Why CBCP “welcomes” UN Climate Change Conference 2015 [Document]

Farmers, Philippines - By Ed Gerlock [Published with permission] edgerlock@yahoo.com.ph

Farmers, Philippines – By Ed Gerlock [Published with permission] edgerlock@yahoo.com.ph

STEWARDS, NOT OWNERS

CBCP on the Climate Change Issue

In December, 2015, the nations of the world will gather at Le Bourget in Paris for the United Nations Climate Change Conference.  The representatives of the state-parties will endeavor to arrive at legally binding measures addressing the pressing challenge of climate-change.  From a broader perspective, the Paris Negotiations will be a welcome attempt to reach a consensus on responsibility for the future of the Earth and for generations yet to come.  It is not some futuristic matter with which state representatives and negotiators will be concerned, but with nothing less than social justice.

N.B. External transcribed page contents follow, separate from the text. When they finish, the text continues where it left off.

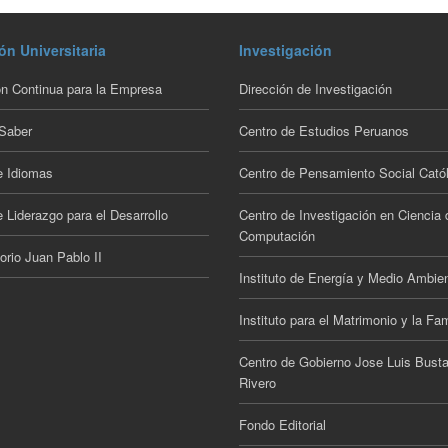
ón Universitaria
Investigación
n Continua para la Empresa
Dirección de Investigación
 Saber
Centro de Estudios Peruanos
e Idiomas
Centro de Pensamiento Social Catól
 Liderazgo para el Desarrollo
Centro de Investigación en Ciencia 
Computación
orio Juan Pablo II
Instituto de Energía y Medio Ambie
Instituto para el Matrimonio y la Fam
Centro de Gobierno Jose Luis Bust
Rivero
Fondo Editorial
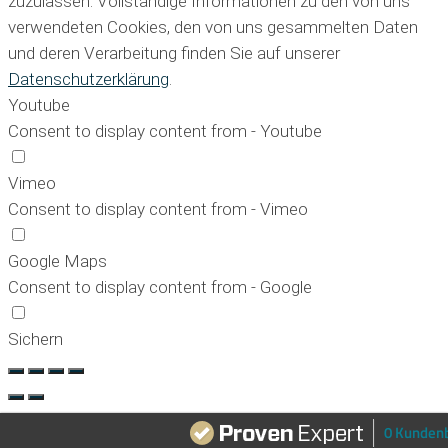
zuzulassen. Vollständige Informationen zu den von uns
verwendeten Cookies, den von uns gesammelten Daten
und deren Verarbeitung finden Sie auf unserer
Datenschutzerklärung
.
Youtube
Consent to display content from - Youtube
Vimeo
Consent to display content from - Vimeo
Google Maps
Consent to display content from - Google
Sichern
0 Kunden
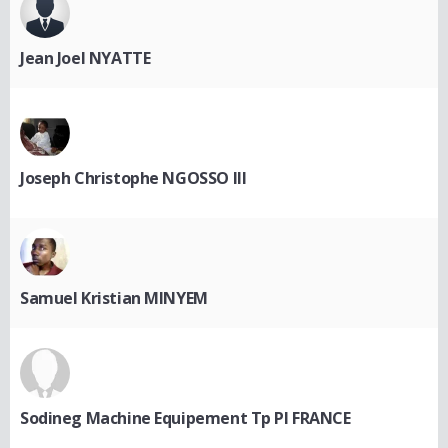
Jean Joel NYATTE
Joseph Christophe NGOSSO III
Samuel Kristian MINYEM
Sodineg Machine Equipement Tp Pl FRANCE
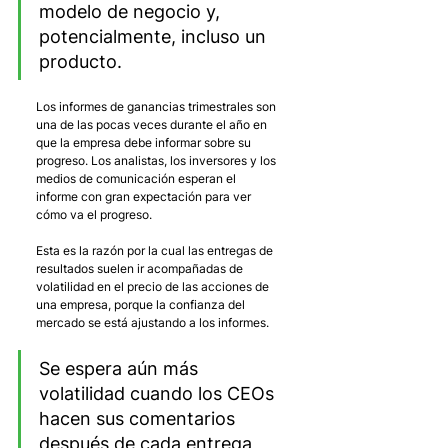
modelo de negocio y, 
potencialmente, incluso un 
producto. 
Los informes de ganancias trimestrales son 
una de las pocas veces durante el año en 
que la empresa debe informar sobre su 
progreso. Los analistas, los inversores y los 
medios de comunicación esperan el 
informe con gran expectación para ver 
cómo va el progreso.
Esta es la razón por la cual las entregas de 
resultados suelen ir acompañadas de 
volatilidad en el precio de las acciones de 
una empresa, porque la confianza del 
mercado se está ajustando a los informes. 
Se espera aún más 
volatilidad cuando los CEOs 
hacen sus comentarios 
después de cada entrega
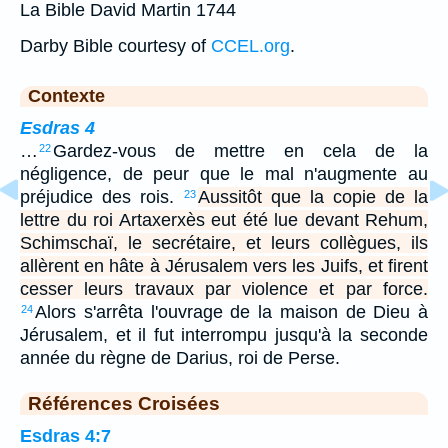
La Bible David Martin 1744
Darby Bible courtesy of
CCEL.org
.
Contexte
Esdras 4
…
Gardez-vous de mettre en cela de la
22
négligence, de peur que le mal n'augmente au
préjudice des rois.
Aussitôt que la copie de la
23
lettre du roi Artaxerxès eut été lue devant Rehum,
Schimschaï, le secrétaire, et leurs collègues, ils
allèrent en hâte à Jérusalem vers les Juifs, et firent
cesser leurs travaux par violence et par force.
Alors s'arrêta l'ouvrage de la maison de Dieu à
24
Jérusalem, et il fut interrompu jusqu'à la seconde
année du règne de Darius, roi de Perse.
Références Croisées
Esdras 4:7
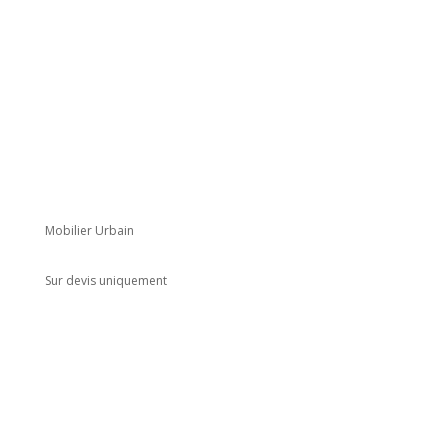
Mobilier Urbain
Sur devis uniquement
Adresse
5 rue du Marais
Montreuil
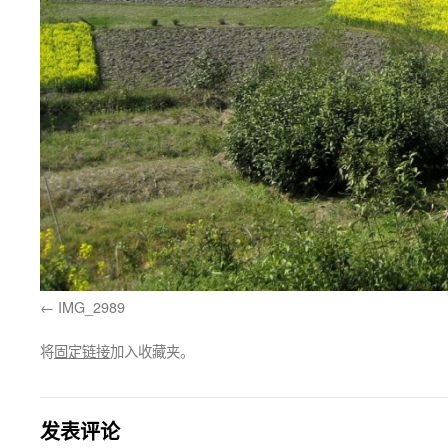
IMG_2989
将
固定链接
加入收藏夹。
发表评论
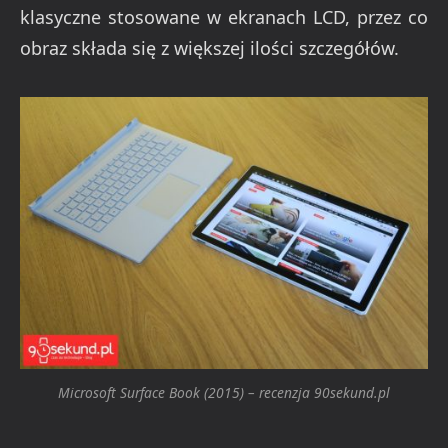
klasyczne stosowane w ekranach LCD, przez co
obraz składa się z większej ilości szczegółów.
Microsoft Surface Book (2015) – recenzja 90sekund.pl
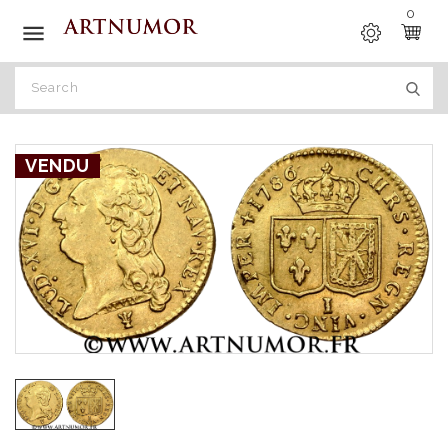
0

VENDU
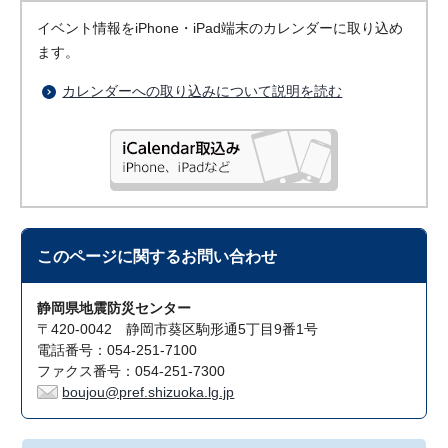
イベント情報をiPhone・iPad端末のカレンダーに取り込め
ます。
カレンダーへの取り込みについて説明を読む
このページに関する
お問い合わせ
静岡県地震防災センター
〒420-0042 静岡市葵区駒形通5丁目9番1号
電話番号：054-251-7100
ファクス番号：054-251-7300
boujou@pref.shizuoka.lg.jp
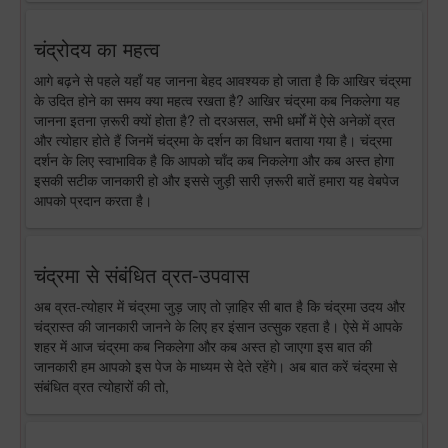
चंद्रोदय का महत्व
आगे बढ़ने से पहले यहाँ यह जानना बेहद आवश्यक हो जाता है कि आखिर चंद्रमा
के उदित होने का समय क्या महत्व रखता है? आखिर चंद्रमा कब निकलेगा यह
जानना इतना ज़रूरी क्यों होता है? तो दरअसल, सभी धर्मों में ऐसे अनेकों व्रत
और त्योहार होते हैं जिनमें चंद्रमा के दर्शन का विधान बताया गया है। चंद्रमा
दर्शन के लिए स्वाभाविक है कि आपको चाँद कब निकलेगा और कब अस्त होगा
इसकी सटीक जानकारी हो और इससे जुड़ी सारी ज़रूरी बातें हमारा यह वेबपेज
आपको प्रदान करता है।
चंद्रमा से संबंधित व्रत-उपवास
अब व्रत-त्योहार में चंद्रमा जुड़ जाए तो ज़ाहिर सी बात है कि चंद्रमा उदय और
चंद्रास्त की जानकारी जानने के लिए हर इंसान उत्सुक रहता है। ऐसे में आपके
शहर में आज चंद्रमा कब निकलेगा और कब अस्त हो जाएगा इस बात की
जानकारी हम आपको इस पेज के माध्यम से देते रहेंगे। अब बात करें चंद्रमा से
संबंधित व्रत त्योहारों की तो,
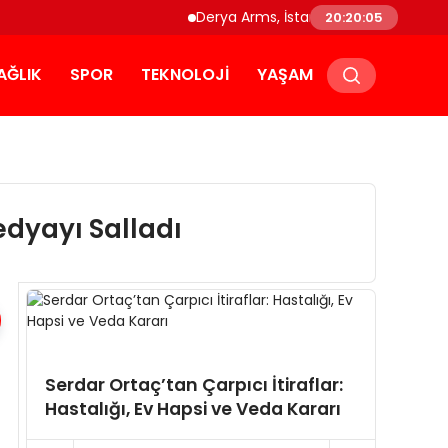
Derya Arms, İstanbul Prohunt 2026’da y
20:20:05
AĞLIK
SPOR
TEKNOLOJI
YAŞAM
dyayı Salladı
Zuhal
Serdar Ortaç’tan Çarpıcı İtiraflar:
Yaptı
Hastalığı, Ev Hapsi ve Veda Kararı
Skand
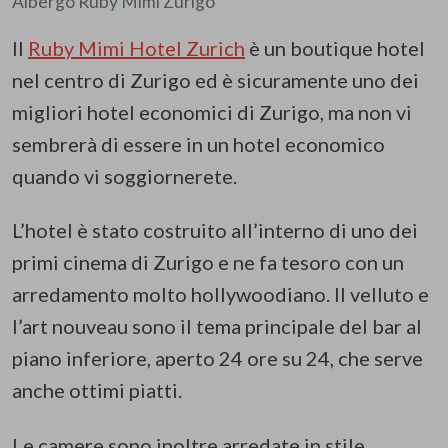
Albergo Ruby Mimi Zurigo
Il
Ruby Mimi Hotel Zurich
è un boutique hotel
nel centro di Zurigo ed è sicuramente uno dei
migliori hotel economici di Zurigo, ma non vi
sembrerà di essere in un hotel economico
quando vi soggiornerete.
L’hotel è stato costruito all’interno di uno dei
primi cinema di Zurigo e ne fa tesoro con un
arredamento molto hollywoodiano. Il velluto e
l’art nouveau sono il tema principale del bar al
piano inferiore, aperto 24 ore su 24, che serve
anche ottimi piatti.
Le camere sono inoltre arredate in stile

Climate Change Action is an Issue of Social Justice

The social encyclicals of the Church have referred to social justice as that part of justice that guarantees that all social classes and groups are benefited by the resources of earth and of society, and are advantaged equitably from the progress of nations.  Concern with the despoliation of the ecosystem and the deleterious disturbance of that delicate balance of everything that constitutes the human environment has brought home the point that social justice must, of necessity, include our responsibility for future generations.

Laguna,NJ Viehland

Farmer’s daughter plays in Laguna coffee farm, NJ Viehland Photos

Pope Francis’ celebrated encyclical, Laudato Si, anticipates the Paris Conference and urges Catholics and Christians to be passionate about the environment and with the concerns that will be taken up at Le Bourget.  It is a Christian obligation to be concerned with ecology and with climate change as a direct consequence of the moral concept of STEWARDSHIP and a concomitant of Christian charity.  All persons of goodwill must train their eyes on Paris, and by collective and communitarian action, make the issues that will be there discussed, the issues and concerns of all, for in truth, caring about climate change and its deleterious and devastating effects on all, but especially on impoverished and struggling nations and communities, is our way of attending to the needs of the least of our brothers and sisters; it is how, today, we must wash each others’ feet.

Marikina, NJ Viehland

Flooding in Marikina City during the monsoon, NJ Viehland Photos

Laudato Si teaches us that the core of the matter of climate change is justice.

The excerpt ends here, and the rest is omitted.